- INFORMATION
────────────────────────────────────────
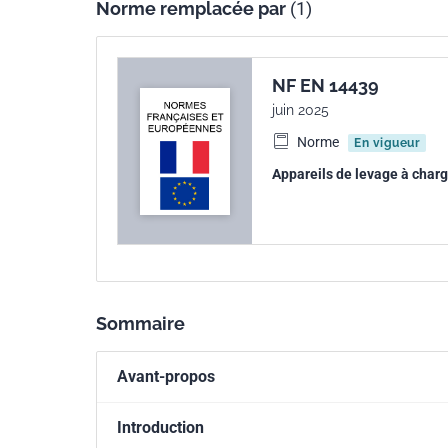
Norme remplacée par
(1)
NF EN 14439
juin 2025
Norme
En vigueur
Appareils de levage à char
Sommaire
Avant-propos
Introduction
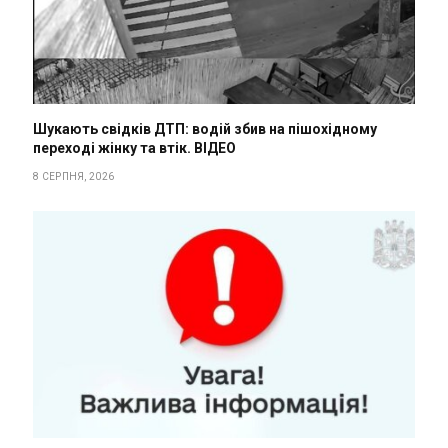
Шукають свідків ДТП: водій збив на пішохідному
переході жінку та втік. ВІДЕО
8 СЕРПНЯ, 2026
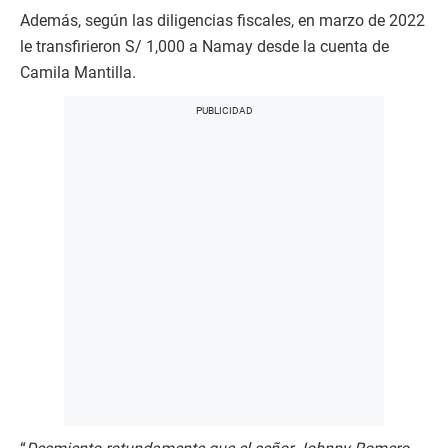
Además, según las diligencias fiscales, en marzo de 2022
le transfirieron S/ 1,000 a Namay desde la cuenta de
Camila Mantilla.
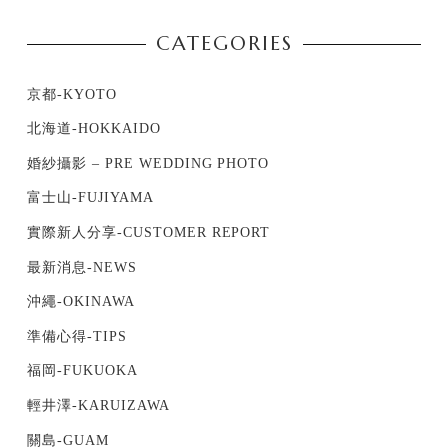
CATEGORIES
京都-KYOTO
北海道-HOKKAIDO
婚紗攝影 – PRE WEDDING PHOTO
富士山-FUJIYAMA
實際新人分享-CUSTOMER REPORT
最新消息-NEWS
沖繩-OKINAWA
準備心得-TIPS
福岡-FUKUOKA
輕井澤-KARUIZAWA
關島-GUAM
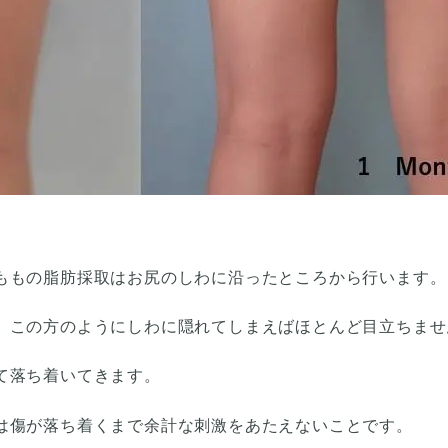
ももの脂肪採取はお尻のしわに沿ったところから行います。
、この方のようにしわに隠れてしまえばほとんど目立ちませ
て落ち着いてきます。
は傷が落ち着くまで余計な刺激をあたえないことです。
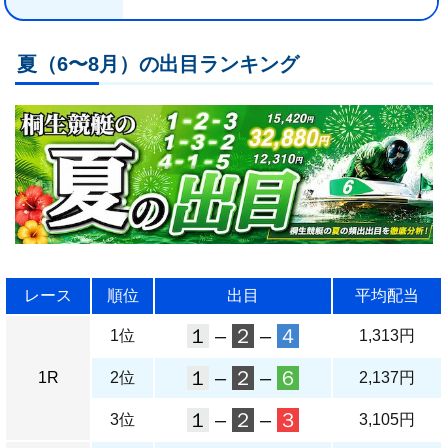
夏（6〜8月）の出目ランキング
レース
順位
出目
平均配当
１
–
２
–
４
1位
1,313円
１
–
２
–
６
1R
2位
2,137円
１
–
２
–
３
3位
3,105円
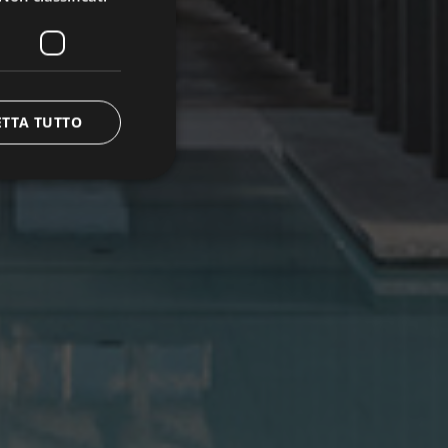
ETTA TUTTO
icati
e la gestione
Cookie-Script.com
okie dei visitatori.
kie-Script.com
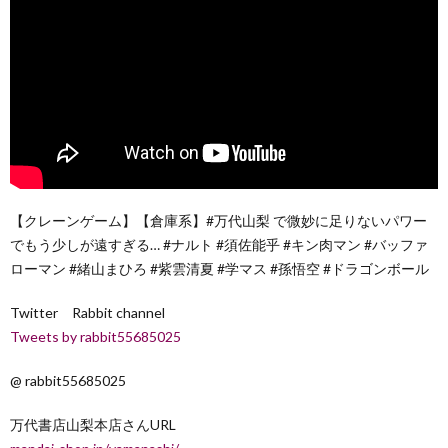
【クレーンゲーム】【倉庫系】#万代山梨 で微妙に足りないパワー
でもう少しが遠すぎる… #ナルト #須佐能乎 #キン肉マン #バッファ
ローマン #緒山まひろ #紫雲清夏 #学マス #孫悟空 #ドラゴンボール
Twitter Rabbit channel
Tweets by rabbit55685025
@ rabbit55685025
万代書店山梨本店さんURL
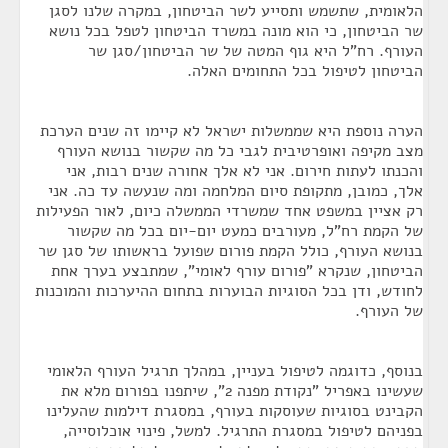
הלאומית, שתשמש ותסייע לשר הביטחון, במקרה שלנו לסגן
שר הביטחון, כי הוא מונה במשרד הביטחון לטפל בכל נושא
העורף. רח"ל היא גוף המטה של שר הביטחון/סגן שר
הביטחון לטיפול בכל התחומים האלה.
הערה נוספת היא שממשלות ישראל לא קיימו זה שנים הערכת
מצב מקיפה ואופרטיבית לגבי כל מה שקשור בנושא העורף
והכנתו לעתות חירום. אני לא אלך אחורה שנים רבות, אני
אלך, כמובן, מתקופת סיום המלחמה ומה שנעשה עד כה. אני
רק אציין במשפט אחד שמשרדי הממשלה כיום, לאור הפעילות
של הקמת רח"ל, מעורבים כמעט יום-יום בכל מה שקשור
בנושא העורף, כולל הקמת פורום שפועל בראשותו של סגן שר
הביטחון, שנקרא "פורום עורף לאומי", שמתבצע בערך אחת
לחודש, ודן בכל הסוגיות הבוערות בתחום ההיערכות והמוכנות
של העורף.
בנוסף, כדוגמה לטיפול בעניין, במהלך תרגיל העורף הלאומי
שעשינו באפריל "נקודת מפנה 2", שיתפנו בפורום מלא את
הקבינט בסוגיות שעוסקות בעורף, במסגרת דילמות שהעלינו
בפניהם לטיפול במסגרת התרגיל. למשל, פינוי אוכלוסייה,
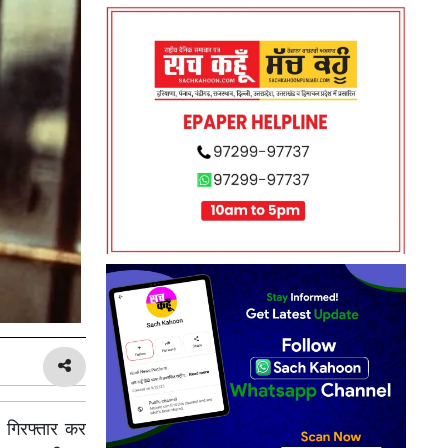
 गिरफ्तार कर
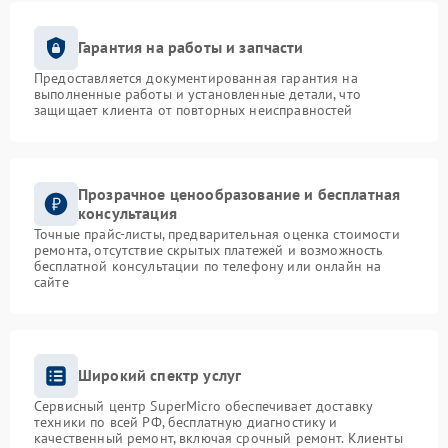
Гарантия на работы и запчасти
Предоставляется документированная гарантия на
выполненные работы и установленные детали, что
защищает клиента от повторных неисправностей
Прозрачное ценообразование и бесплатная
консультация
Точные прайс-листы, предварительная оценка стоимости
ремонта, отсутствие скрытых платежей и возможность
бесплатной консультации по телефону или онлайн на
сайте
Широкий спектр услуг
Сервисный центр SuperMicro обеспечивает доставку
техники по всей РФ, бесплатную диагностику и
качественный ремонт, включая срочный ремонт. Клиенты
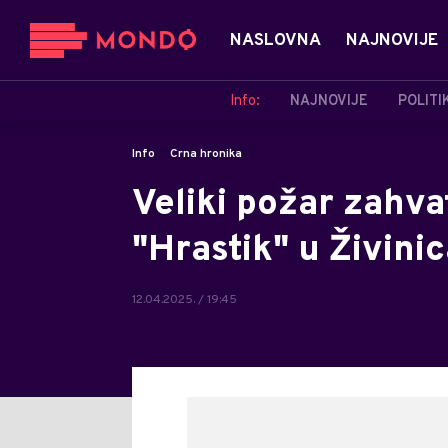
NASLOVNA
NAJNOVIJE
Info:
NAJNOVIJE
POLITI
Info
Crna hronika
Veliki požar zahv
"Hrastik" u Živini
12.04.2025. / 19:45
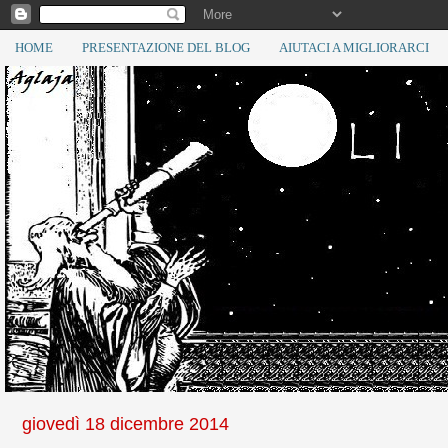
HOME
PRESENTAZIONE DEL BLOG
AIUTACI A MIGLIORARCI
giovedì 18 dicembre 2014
────────────────────────────────────────
- WHAT IS NEEDED
Would you copy out the material above exactly, without the pictures in it?

- TASK RESPONSE
Norme remplacée par
(1)
NF EN 14439
juin 2025
Norme
En vigueur
Appareils de levage à char
Sommaire
Avant-propos
Introduction
Шукають свідків ДТП: водій збив на пішохідному
переході жінку та втік. ВІДЕО
8 СЕРПНЯ, 2026
Además, según las diligencias fiscales, en marzo de 2022
le transfirieron S/ 1,000 a Namay desde la cuenta de
Camila Mantilla.
CATEGORIES
京都-KYOTO
北海道-HOKKAIDO
婚紗攝影 – PRE WEDDING PHOTO
富士山-FUJIYAMA
實際新人分享-CUSTOMER REPORT
最新消息-NEWS
沖繩-OKINAWA
準備心得-TIPS
福岡-FUKUOKA
輕井澤-KARUIZAWA
關島-GUAM
ももの脂肪採取はお尻のしわに沿ったところから行います。
、この方のようにしわに隠れてしまえばほとんど目立ちませ
て落ち着いてきます。
は傷が落ち着くまで余計な刺激をあたえないことです。
夏（6〜8月）の出目ランキング
レース
順位
出目
平均配当
１
–
２
–
４
1位
1,313円
１
–
２
–
６
1R
2位
2,137円
１
–
２
–
３
3位
3,105円
ETTA TUTTO
icati
e la gestione
Cookie-Script.com
okie dei visitatori.
kie-Script.com
【クレーンゲーム】【倉庫系】#万代山梨 で微妙に足りないパワー
でもう少しが遠すぎる… #ナルト #須佐能乎 #キン肉マン #バッファ
ローマン #緒山まひろ #紫雲清夏 #学マス #孫悟空 #ドラゴンボール
Twitter Rabbit channel
Tweets by rabbit55685025
@ rabbit55685025
万代書店山梨本店さんURL
הלאומית, שתשמש ותסייע לשר הביטחון, במקרה שלנו לסגן
שר הביטחון, כי הוא מונה במשרד הביטחון לטפל בכל נושא
העורף. רח"ל היא גוף המטה של שר הביטחון/סגן שר
הביטחון לטיפול בכל התחומים האלה.
הערה נוספת היא שממשלות ישראל לא קיימו זה שנים הערכת
מצב מקיפה ואופרטיבית לגבי כל מה שקשור בנושא העורף
והכנתו לעתות חירום. אני לא אלך אחורה שנים רבות, אני
אלך, כמובן, מתקופת סיום המלחמה ומה שנעשה עד כה. אני
רק אציין במשפט אחד שמשרדי הממשלה כיום, לאור הפעילות
של הקמת רח"ל, מעורבים כמעט יום-יום בכל מה שקשור
בנושא העורף, כולל הקמת פורום שפועל בראשותו של סגן שר
הביטחון, שנקרא "פורום עורף לאומי", שמתבצע בערך אחת
לחודש, ודן בכל הסוגיות הבוערות בתחום ההיערכות והמוכנות
של העורף.
בנוסף, כדוגמה לטיפול בעניין, במהלך תרגיל העורף הלאומי
שעשינו באפריל "נקודת מפנה 2", שיתפנו בפורום מלא את
הקבינט בסוגיות שעוסקות בעורף, במסגרת דילמות שהעלינו
בפניהם לטיפול במסגרת התרגיל. למשל, פינוי אוכלוסייה,
 गिरफ्तार कर
Гарантия на работы и запчасти
Предоставляется документированная гарантия на
выполненные работы и установленные детали, что
защищает клиента от повторных неисправностей
Прозрачное ценообразование и бесплатная
консультация
Точные прайс-листы, предварительная оценка стоимости
ремонта, отсутствие скрытых платежей и возможность
бесплатной консультации по телефону или онлайн на
сайте
Широкий спектр услуг
Сервисный центр SuperMicro обеспечивает доставку
техники по всей РФ, бесплатную диагностику и
качественный ремонт, включая срочный ремонт. Клиенты
NASLOVNA
NAJNOVIJE
Info:
NAJNOVIJE
POLITI
Info
Crna hronika
Veliki požar zahv
"Hrastik" u Živini
12.04.2025. / 19:45
HOME
PRESENTAZIONE DEL BLOG
AIUTACI A MIGLIORARCI
giovedì 18 dicembre 2014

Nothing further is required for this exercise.